As a child growing up, I was always very aware that where my friends compartmented their lives into schooltime, playtime, Jewish (or Christian) time, etc., my life was much more integrated.  I went to a progressive school that encouraged students to question everything and I was a part of a denomination within Judaism that glorified asking questions.  I was a liberal American Jew and a liberal Jewish American.  Spending time with my family was often as much fun as spending time with my friends and, sometimes, we laughed more.

Perhaps a way to find beauty at the heart of our strength is to see restraint as maintaining our integrity at our core, so that we do not allow our enthusiasms to carry us off into actions we might later regret.    The Tiferet of Gevurah, then, might play its role in helping us to maintain being the best us we can possibly be.

Susan R. Schorr

Day Ten (2016):  Tiferet of Gevurah, The Beauty of Boundaries

Sometimes in a craft or art class, the teacher defines certain parameters that have to be observed to meet the assignment.  Yes, you could create great beauty in many different ways but just on that day, you have to play according to a set of rules imposed on you.  And, it has been my experience, these classes are extraordinary opportunities.  The discipline imposed permits me to go deeper, to be a little freer than sometimes I feel able to do or to focus in a way that I never normally do.  I expect this is how the rabbis and sages of our tradition felt when they tried to create midrashim (teaching stories) that filled the gap between two Torah verses to help us understand the text in new or deeper ways, or made the connection between verses in different books of the Torah in a way that illuminated both.

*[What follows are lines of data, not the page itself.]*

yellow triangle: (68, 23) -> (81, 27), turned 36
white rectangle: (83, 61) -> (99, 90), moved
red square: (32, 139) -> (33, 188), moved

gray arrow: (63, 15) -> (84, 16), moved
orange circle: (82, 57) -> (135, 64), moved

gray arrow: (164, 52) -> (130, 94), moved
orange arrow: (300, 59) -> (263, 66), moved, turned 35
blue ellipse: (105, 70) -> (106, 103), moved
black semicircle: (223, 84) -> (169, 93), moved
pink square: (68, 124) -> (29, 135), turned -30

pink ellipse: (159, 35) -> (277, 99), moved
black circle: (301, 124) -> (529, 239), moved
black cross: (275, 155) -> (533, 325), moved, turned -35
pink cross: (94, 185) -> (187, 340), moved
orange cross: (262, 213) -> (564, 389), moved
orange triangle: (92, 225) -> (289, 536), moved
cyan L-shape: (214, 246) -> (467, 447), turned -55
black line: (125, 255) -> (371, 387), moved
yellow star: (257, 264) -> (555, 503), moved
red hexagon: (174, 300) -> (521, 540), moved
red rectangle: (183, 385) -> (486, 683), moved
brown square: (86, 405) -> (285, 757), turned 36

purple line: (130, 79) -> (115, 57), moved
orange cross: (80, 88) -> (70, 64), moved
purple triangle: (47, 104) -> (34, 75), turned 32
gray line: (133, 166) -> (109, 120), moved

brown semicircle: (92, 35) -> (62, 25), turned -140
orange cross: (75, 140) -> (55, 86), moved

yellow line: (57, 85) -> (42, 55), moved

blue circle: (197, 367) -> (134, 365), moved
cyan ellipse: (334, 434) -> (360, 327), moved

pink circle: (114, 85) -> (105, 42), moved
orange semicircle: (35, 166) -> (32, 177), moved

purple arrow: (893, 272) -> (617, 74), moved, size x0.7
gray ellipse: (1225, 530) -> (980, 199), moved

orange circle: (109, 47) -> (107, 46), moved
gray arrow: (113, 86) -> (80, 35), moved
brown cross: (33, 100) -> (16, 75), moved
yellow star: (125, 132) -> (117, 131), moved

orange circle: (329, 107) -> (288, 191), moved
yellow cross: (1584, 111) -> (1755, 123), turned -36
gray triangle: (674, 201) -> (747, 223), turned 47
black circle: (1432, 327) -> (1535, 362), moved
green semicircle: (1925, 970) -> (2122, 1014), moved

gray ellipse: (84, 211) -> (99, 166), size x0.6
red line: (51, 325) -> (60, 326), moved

Perhaps today might be a day to look at your boundaries–at the limits you have imposed on yourself, or that have been imposed upon you—as a way of getting to know yourself a little better.  There is the great beauty of the integrity that resides in the depths of who we are.   Instead of thinking about all of the disparate facets that combine to make us unique, perhaps today, we might look at the wholeness of who we are that lives within those boundaries.

Susan Schorr

Day 10 (2015):  The Tiferet of Gevurah, Harmony in Strength

How do we find harmony in strength?  Perhaps one way to approach it is to think of the ways that sometimes we have to balance being strong with holding back.  According to the Kabbalists, the first step in the process of creation was tsimtsum, God needed to pull back, to withdraw a bit, in order to create a space in which creation could happen.  In the same way, sometimes we need to withdraw a bit and not try to muscle on through.  I know a cleaning lady who, when something doesn’t move, will just shove harder.  But sometimes the sofa you are trying to return to its usual place, from where it was moved to make room for the seder tables, needs to be gentled back.  With a strong shove, you may break its frame.  The challenge is to find the right harmony between strength in pushing forward and strength in pulling back.  And, of course, there is always the temptation to give up the whole project and decide that the sofa really looks better at that odd angle along the far wall of the room.

Susan R. Schorr

Rabbi Min Kantrowitz on the second week of Gevurah in Counting the Omer:  A Kabbalistic Meditation Guide

In this second week of counting the Omer, we encounter each pair of sephirot for the second time. This time, instead of focusing on how each sephira influences Chesed (lovingkindness), the focus is on how each has an impact on Gevurah (strength of discernment, constraint). …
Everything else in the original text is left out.